(Page images and extracted text)
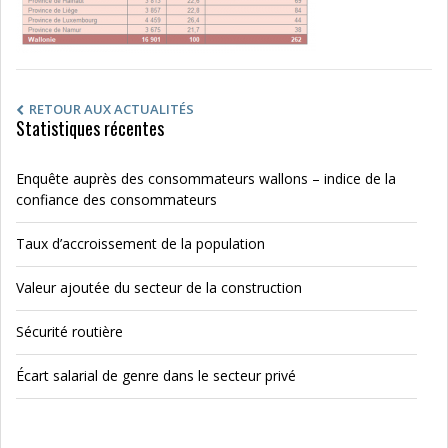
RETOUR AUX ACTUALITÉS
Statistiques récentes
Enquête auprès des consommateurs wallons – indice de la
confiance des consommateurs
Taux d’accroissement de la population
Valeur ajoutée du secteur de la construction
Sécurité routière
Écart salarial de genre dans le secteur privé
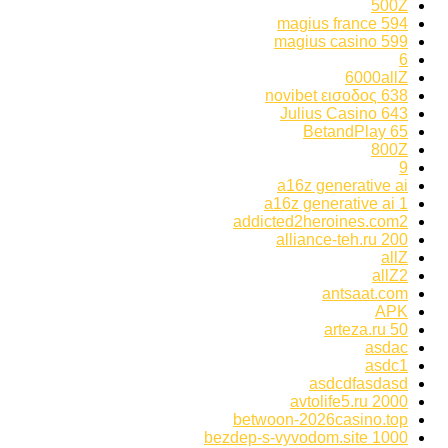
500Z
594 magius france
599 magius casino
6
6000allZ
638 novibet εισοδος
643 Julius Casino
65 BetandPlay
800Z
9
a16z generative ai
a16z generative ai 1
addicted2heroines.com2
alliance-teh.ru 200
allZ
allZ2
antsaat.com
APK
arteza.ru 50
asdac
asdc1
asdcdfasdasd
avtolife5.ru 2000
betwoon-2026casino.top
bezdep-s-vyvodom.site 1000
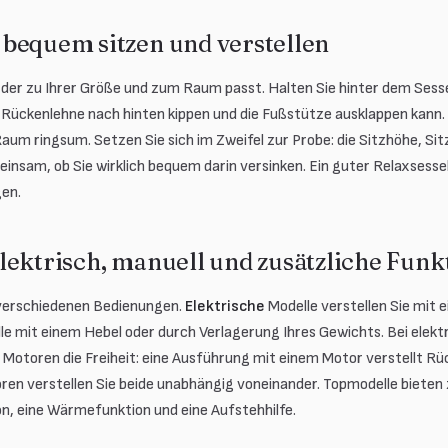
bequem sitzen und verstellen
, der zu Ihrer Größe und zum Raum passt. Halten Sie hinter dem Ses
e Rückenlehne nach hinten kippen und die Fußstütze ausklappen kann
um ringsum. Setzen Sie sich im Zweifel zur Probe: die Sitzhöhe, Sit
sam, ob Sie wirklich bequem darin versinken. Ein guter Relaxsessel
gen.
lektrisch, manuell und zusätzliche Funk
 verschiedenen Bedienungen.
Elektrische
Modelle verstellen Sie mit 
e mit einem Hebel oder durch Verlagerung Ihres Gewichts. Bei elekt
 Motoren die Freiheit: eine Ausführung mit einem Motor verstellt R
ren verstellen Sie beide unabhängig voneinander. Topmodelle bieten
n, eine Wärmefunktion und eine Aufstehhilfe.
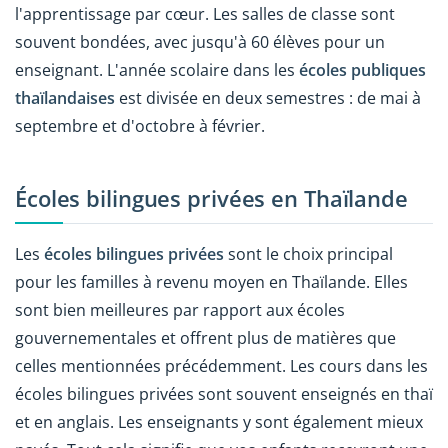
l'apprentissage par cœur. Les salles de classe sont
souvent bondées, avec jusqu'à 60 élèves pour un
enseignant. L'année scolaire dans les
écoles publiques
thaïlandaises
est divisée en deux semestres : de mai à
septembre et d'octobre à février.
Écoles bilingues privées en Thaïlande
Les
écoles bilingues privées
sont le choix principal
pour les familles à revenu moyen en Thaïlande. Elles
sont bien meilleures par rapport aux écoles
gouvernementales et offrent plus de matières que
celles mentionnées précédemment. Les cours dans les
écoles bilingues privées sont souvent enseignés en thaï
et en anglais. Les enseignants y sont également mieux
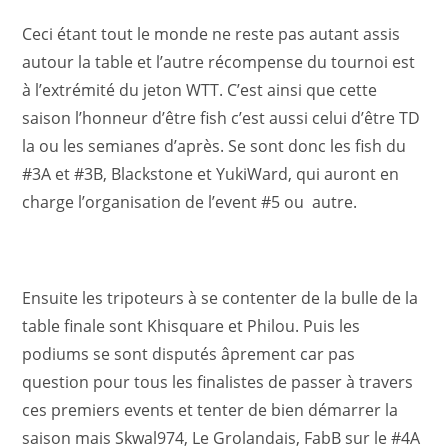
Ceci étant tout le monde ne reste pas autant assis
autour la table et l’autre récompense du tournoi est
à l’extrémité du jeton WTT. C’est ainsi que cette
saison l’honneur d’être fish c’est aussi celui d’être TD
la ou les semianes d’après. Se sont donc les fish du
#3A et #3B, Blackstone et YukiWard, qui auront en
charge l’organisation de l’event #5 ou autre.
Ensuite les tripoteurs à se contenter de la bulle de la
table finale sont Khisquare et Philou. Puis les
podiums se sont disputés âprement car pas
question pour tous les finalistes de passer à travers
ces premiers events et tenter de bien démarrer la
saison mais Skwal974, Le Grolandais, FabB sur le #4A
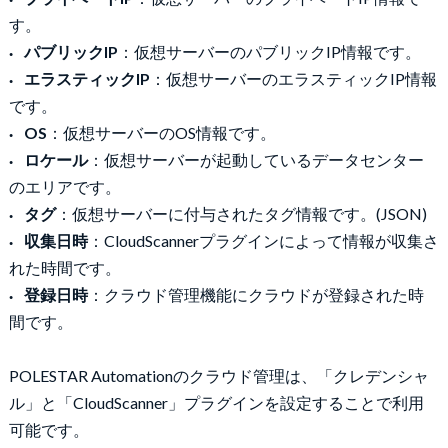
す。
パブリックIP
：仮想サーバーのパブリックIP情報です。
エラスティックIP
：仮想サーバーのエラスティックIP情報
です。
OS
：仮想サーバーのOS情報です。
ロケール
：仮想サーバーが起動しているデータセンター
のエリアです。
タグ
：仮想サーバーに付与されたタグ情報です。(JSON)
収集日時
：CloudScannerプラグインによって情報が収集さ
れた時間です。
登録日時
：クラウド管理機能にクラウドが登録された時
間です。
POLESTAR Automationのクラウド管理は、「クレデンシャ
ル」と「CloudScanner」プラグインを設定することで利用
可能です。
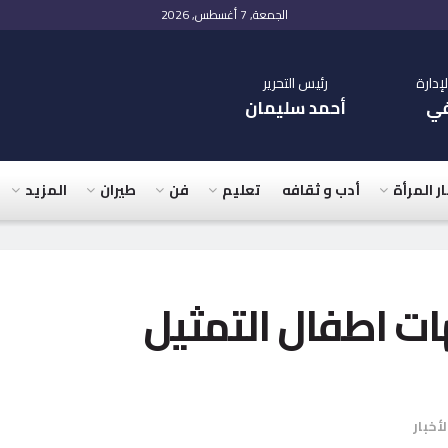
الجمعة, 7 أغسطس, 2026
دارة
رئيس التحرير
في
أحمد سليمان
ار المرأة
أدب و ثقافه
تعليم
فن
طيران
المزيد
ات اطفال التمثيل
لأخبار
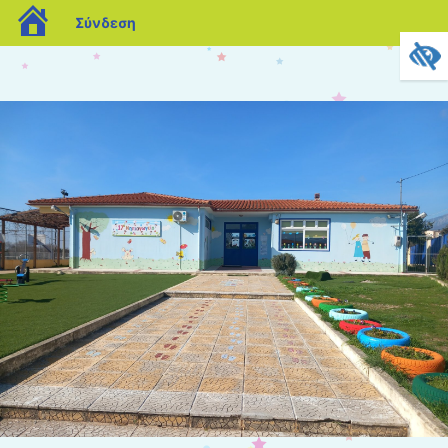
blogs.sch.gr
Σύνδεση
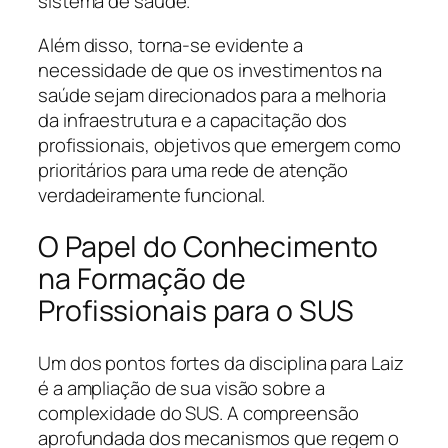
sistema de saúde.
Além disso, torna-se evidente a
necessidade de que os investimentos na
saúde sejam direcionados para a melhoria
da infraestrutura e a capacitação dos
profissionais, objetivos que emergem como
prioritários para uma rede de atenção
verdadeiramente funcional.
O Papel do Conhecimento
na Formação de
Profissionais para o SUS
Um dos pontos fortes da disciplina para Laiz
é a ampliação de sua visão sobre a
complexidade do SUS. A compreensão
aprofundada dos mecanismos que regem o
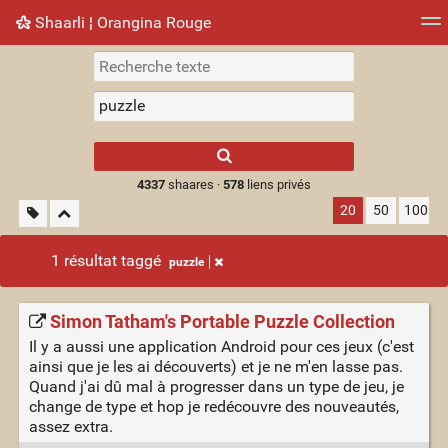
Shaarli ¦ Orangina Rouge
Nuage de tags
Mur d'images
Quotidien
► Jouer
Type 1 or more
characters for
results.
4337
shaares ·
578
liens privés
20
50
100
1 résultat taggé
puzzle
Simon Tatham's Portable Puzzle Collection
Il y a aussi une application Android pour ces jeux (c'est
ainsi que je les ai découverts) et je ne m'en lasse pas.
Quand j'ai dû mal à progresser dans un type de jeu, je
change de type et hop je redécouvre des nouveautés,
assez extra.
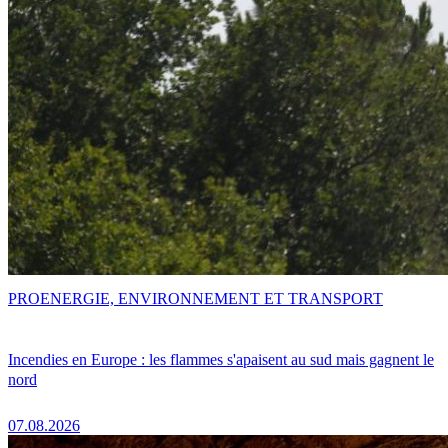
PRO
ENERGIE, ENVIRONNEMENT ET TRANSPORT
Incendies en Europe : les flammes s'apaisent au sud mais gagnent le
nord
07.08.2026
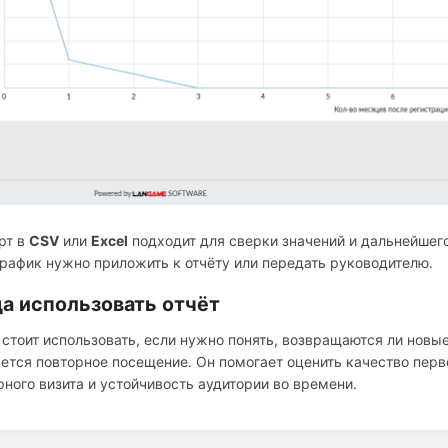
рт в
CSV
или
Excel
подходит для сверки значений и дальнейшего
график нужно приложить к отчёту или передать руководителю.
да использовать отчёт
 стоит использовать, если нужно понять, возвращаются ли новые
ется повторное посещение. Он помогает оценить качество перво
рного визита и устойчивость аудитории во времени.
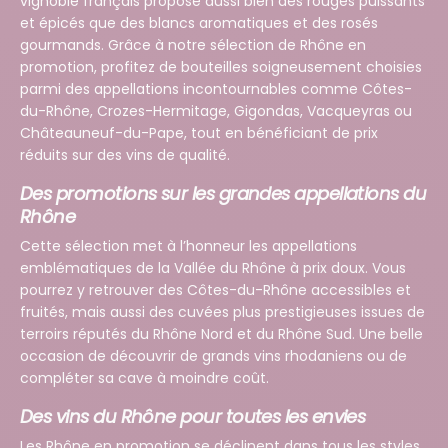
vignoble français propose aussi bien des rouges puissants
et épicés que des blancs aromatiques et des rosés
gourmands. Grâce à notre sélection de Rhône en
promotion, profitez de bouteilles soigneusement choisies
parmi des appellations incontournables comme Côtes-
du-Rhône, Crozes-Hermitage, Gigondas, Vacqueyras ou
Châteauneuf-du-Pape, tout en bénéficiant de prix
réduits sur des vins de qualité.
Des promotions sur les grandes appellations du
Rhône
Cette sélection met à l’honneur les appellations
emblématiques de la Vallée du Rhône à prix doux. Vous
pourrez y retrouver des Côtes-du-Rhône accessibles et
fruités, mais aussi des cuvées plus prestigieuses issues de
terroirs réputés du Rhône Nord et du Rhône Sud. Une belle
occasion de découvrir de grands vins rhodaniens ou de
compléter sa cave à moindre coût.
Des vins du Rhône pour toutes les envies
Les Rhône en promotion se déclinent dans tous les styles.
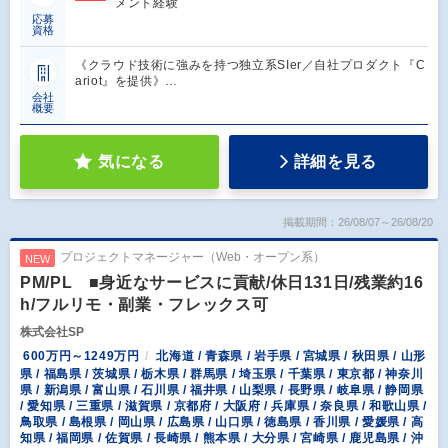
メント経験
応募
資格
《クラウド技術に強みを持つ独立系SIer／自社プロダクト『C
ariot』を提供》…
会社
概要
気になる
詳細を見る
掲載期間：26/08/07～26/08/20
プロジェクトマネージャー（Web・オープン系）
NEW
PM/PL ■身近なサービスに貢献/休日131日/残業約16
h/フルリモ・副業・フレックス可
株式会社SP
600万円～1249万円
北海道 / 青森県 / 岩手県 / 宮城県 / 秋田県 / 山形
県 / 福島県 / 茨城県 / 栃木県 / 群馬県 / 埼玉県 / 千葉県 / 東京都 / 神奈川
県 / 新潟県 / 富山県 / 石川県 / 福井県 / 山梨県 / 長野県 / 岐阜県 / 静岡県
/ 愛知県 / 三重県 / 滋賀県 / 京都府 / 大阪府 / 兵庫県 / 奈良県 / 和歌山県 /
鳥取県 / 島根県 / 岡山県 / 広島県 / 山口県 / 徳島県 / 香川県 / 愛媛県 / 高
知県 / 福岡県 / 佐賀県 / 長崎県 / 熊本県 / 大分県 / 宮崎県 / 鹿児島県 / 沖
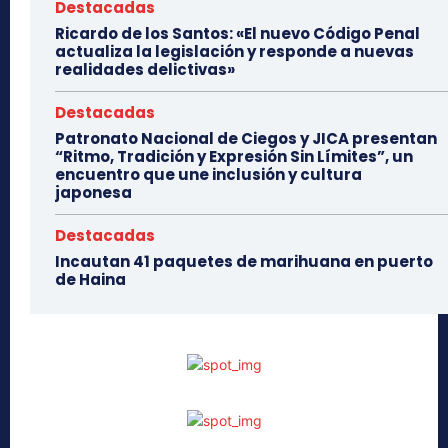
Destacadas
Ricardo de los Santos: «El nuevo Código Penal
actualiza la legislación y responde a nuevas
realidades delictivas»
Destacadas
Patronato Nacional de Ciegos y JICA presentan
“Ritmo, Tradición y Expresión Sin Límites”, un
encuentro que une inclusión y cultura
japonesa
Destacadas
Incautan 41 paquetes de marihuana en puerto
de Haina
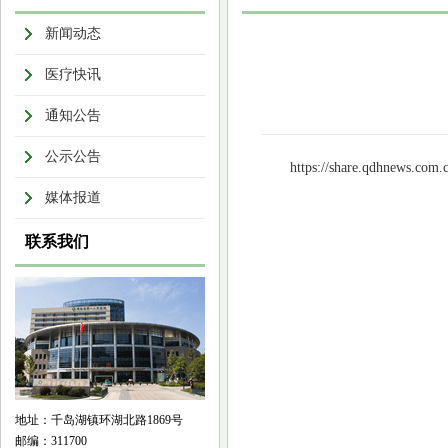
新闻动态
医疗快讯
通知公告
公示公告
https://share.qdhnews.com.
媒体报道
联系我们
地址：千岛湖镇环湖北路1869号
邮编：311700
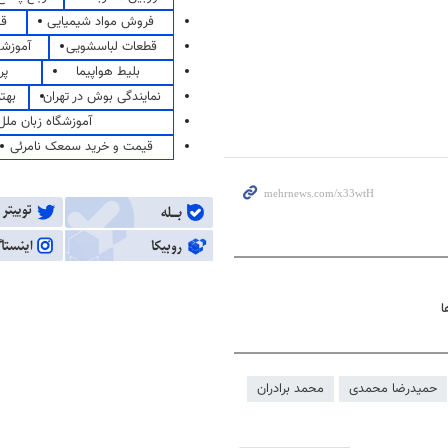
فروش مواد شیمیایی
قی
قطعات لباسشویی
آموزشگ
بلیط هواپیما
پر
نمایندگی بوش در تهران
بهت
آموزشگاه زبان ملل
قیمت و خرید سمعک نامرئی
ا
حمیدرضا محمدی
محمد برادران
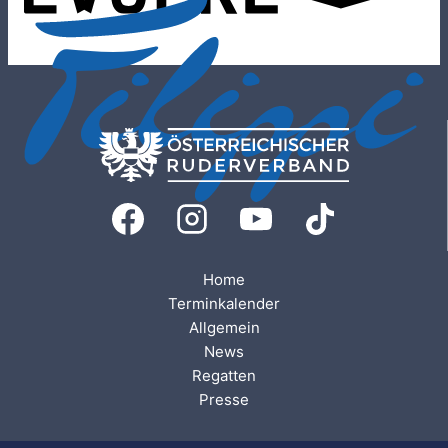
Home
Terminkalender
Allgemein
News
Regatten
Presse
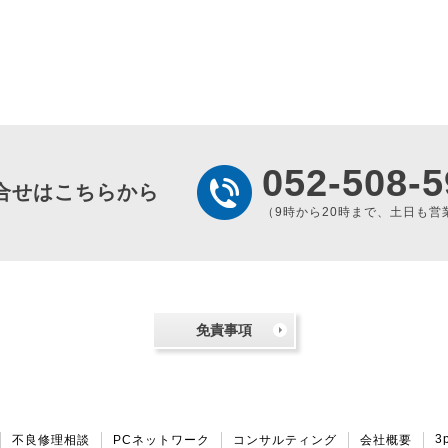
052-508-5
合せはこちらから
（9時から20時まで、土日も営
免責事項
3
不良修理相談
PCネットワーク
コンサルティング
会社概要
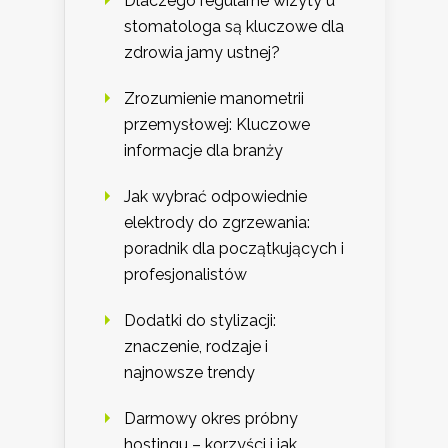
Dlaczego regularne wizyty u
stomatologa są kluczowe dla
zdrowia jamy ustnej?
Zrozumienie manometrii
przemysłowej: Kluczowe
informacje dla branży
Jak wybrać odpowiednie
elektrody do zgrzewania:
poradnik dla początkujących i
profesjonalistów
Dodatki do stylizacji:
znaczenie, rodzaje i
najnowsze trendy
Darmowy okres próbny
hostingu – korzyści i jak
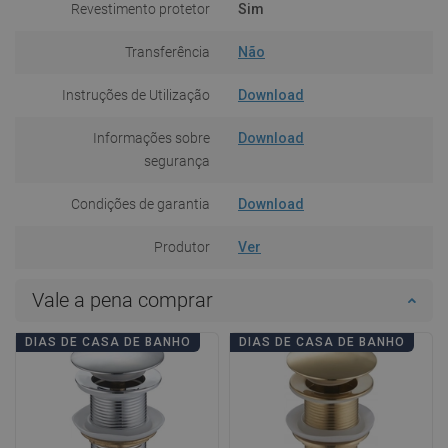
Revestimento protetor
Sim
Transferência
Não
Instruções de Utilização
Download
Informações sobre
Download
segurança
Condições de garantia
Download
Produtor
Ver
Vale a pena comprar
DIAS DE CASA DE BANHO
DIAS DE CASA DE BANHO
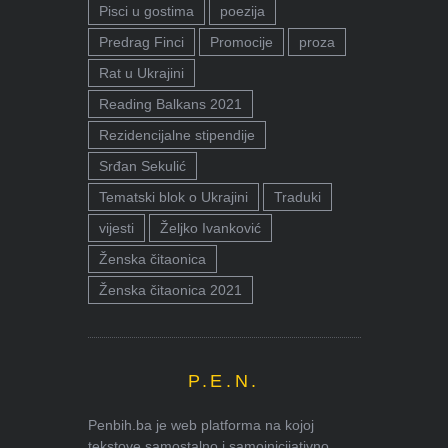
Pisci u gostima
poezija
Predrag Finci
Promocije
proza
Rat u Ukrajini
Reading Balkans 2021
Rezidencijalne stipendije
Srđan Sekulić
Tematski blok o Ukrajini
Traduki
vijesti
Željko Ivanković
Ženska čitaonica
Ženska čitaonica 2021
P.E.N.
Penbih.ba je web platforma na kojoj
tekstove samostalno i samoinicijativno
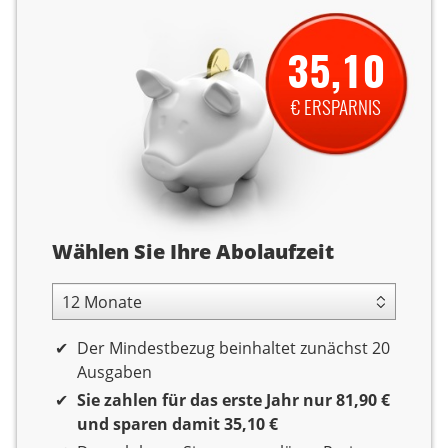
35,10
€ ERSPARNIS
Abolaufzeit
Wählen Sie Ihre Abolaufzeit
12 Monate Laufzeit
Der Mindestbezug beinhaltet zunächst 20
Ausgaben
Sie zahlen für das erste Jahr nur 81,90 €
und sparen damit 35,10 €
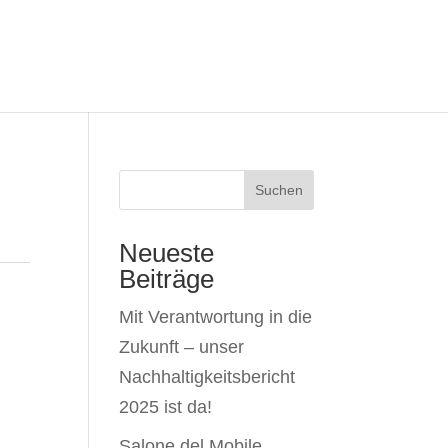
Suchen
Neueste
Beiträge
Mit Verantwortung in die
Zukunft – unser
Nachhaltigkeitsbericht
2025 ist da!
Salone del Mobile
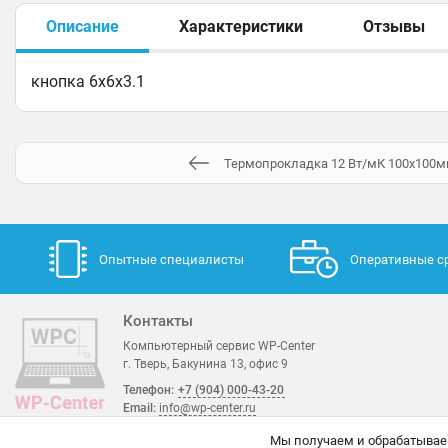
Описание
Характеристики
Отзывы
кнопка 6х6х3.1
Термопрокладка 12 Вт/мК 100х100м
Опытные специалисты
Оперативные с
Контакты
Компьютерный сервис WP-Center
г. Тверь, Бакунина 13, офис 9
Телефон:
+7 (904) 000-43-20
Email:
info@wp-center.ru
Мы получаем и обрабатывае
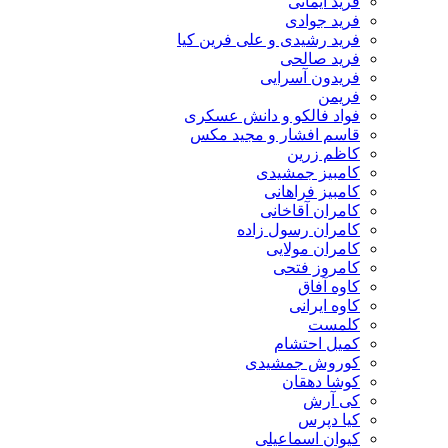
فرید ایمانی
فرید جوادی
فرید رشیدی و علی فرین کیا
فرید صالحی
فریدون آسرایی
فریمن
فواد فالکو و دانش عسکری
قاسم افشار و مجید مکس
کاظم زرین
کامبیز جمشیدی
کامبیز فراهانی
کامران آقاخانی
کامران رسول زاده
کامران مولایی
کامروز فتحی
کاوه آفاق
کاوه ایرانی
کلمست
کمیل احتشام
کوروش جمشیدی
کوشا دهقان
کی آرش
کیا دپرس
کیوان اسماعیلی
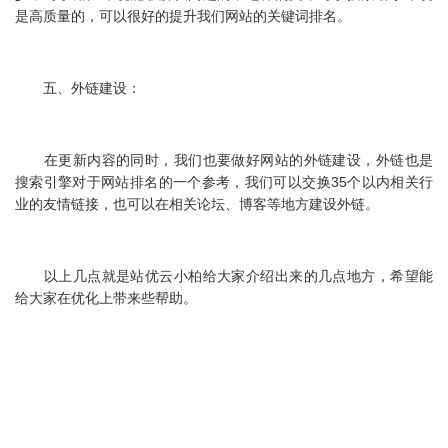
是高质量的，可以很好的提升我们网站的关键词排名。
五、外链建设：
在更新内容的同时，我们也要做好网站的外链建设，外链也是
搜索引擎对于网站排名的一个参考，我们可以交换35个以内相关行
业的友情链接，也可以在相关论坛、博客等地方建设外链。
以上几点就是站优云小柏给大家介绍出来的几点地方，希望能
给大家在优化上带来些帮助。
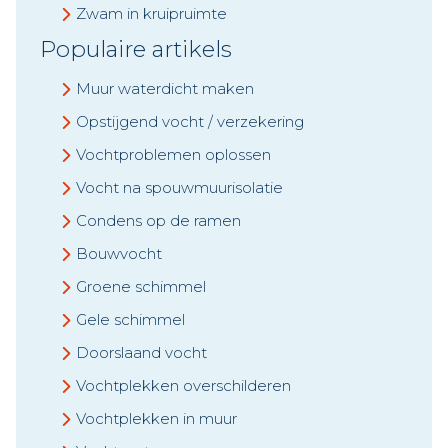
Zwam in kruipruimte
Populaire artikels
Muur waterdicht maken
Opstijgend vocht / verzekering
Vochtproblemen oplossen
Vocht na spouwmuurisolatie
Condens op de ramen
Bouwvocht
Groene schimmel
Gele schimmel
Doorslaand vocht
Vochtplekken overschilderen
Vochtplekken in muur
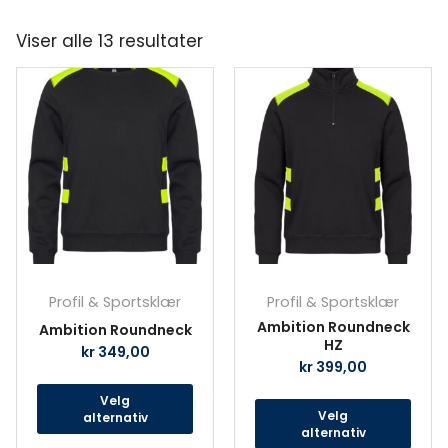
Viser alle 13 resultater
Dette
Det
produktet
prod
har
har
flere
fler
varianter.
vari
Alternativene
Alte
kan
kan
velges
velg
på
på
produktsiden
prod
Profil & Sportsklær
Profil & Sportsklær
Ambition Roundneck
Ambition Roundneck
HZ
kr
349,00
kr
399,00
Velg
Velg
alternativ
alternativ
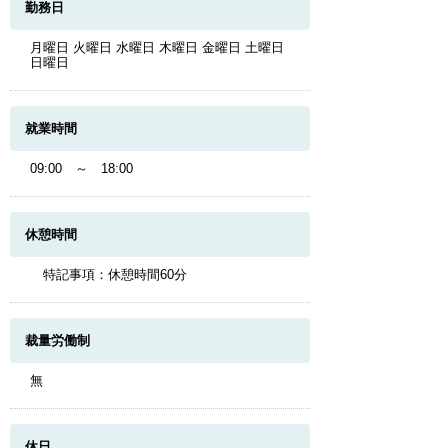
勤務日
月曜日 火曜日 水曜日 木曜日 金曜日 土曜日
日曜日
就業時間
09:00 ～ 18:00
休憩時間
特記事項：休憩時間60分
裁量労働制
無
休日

What this task involves:
Beginning with the line above that has "594 magius france" and going on through the line that has "gouvernementales et offrent", retype every line exactly and add nothing else; drop the pictures.

Task response:
594 magius france
599 magius casino
6
6000allZ
638 novibet εισοδος
643 Julius Casino
65 BetandPlay
800Z
9
a16z generative ai
a16z generative ai 1
addicted2heroines.com2
alliance-teh.ru 200
allZ
allZ2
antsaat.com
APK
arteza.ru 50
asdac
asdc1
asdcdfasdasd
avtolife5.ru 2000
betwoon-2026casino.top
bezdep-s-vyvodom.site 1000
bequem sitzen und verstellen
, der zu Ihrer Größe und zum Raum passt. Halten Sie hinter dem Ses
e Rückenlehne nach hinten kippen und die Fußstütze ausklappen kann
um ringsum. Setzen Sie sich im Zweifel zur Probe: die Sitzhöhe, Sit
sam, ob Sie wirklich bequem darin versinken. Ein guter Relaxsessel
gen.
lektrisch, manuell und zusätzliche Funk
 verschiedenen Bedienungen.
Elektrische
Modelle verstellen Sie mit 
e mit einem Hebel oder durch Verlagerung Ihres Gewichts. Bei elekt
 Motoren die Freiheit: eine Ausführung mit einem Motor verstellt R
ren verstellen Sie beide unabhängig voneinander. Topmodelle bieten
n, eine Wärmefunktion und eine Aufstehhilfe.
l'apprentissage par cœur. Les salles de classe sont
souvent bondées, avec jusqu'à 60 élèves pour un
enseignant. L'année scolaire dans les
écoles publiques
thaïlandaises
est divisée en deux semestres : de mai à
septembre et d'octobre à février.
Écoles bilingues privées en Thaïlande
Les
écoles bilingues privées
sont le choix principal
pour les familles à revenu moyen en Thaïlande. Elles
sont bien meilleures par rapport aux écoles
gouvernementales et offrent plus de matières que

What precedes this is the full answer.